The games must go on
It may be Good Friday, the most hallowed occasion in the Christian calendar and traditionally a day for reflection, but it's business as usual in the Primera Division at 8.30 pm tonight for the artists of Barcelona and Villarreal. Catalonia is not AndalucĂa, after all, and the Semana Santa is more observed down south than it is up north so the game goes on.
Pasqua is big in Lombardy, too, and many Milanese would be happy to spend their entire Good Friday at devotions but for one nagging doubt. You see, AC Milan and FC Barcelona are scheduled to meet on Tuesday night in the first leg of their Champions League semi-final and the doubt of the nagging nature has its origins in the Serie A derby between AC Milan and Inter Milan, which was planned for tomorrow. Why give the Catalans an extra day's rest before Tuesday night's game, was the question AC Milan posed and, given the club's enormous clout, it got the derby moved from tomorrow to today, Good Friday. The Vatican responded sharply.
"The insensibility of the soccer world is discouraging," Cardinal Ersilio Tonini told the sports daily Gazzetta dello Sport. "There is no justification for this choice." Echoing Stalin, "The Pope? How many divisions has he got?" AC Milan has concluded the Vatican is not a player in the big leagues so it has pulled rank and forced the wretched Inter onto the field tonight. BTW, want to buy an Italian club? Inter owner Massimo Moratti says he is prepared to sell the club if the right buyer comes forward. For your millions, you'll get a solid block of racist fans and a side that seems unable win, at home or away.
UPDATE: Barcelona 1 - 0 Villarreal; AC Milan 1 - 0 Inter Milan.
Comments
It's a bit much of you to point fingers at others for what they were doing on Good Friday when you were using the day to blog. Some pray, some play, some blog. To each their own!

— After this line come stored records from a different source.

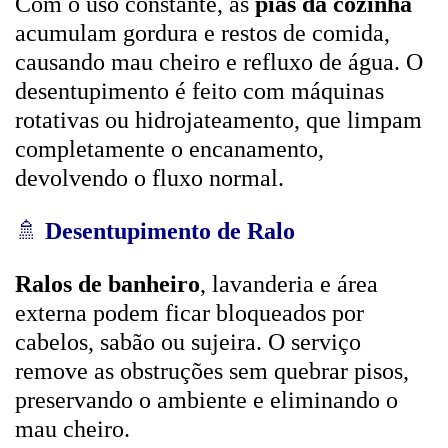
Com o uso constante, as
pias da cozinha
acumulam gordura e restos de comida,
causando mau cheiro e refluxo de água. O
desentupimento é feito com máquinas
rotativas ou hidrojateamento, que limpam
completamente o encanamento,
devolvendo o fluxo normal.
🚿
Desentupimento de Ralo
Ralos de banheiro
, lavanderia e área
externa podem ficar bloqueados por
cabelos, sabão ou sujeira. O serviço
remove as obstruções sem quebrar pisos,
preservando o ambiente e eliminando o
mau cheiro.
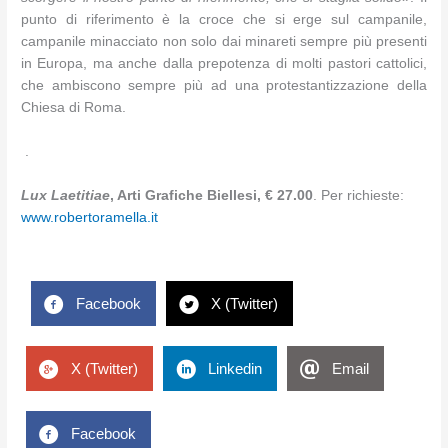
punto di riferimento è la croce che si erge sul campanile,
campanile minacciato non solo dai minareti sempre più presenti
in Europa, ma anche dalla prepotenza di molti pastori cattolici,
che ambiscono sempre più ad una protestantizzazione della
Chiesa di Roma.
.
Lux Laetitiae
, Arti Grafiche Biellesi, € 27.00
. Per richieste:
www.robertoramella.it
Facebook
X (Twitter)
X (Twitter)
Linkedin
Email
Facebook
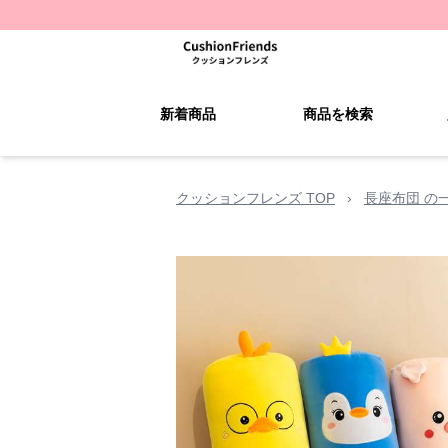
新着商品
商品を検索
クッションフレンズ TOP
›
長座布団 の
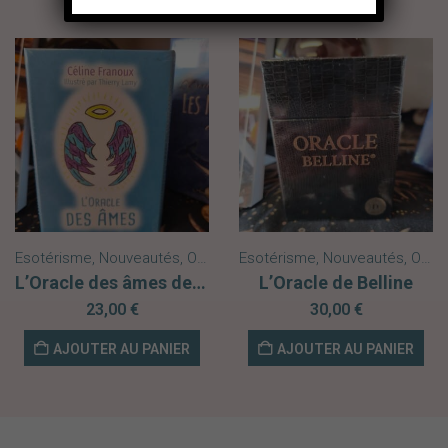
Esotérisme
,
Nouveautés
,
Oracles
Esotérisme
,
Nouveautés
,
Oracles
L’Oracle des âmes de Céline Franoux
L’Oracle de Belline
23,00
€
30,00
€
AJOUTER AU PANIER
AJOUTER AU PANIER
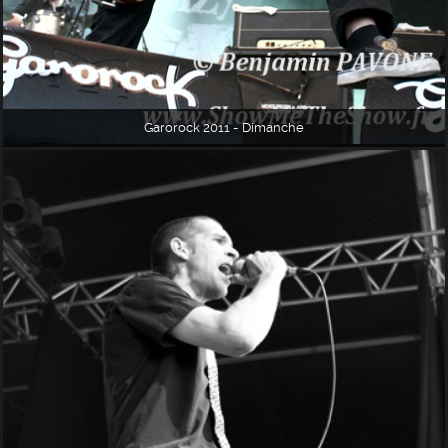
Garorock 2011 - Dimanche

Posted by: Rose Sinclair-North | April 15, 2006 11:24 AM
True. But I think this is a matter of scale. My two Good Friday posts were rattled off in minutes and did not require the presence of thousands to witness the outcome, as the games did. But I agree with your drift and I feel now that two posts were excessive. There are more important things to do on Good Friday.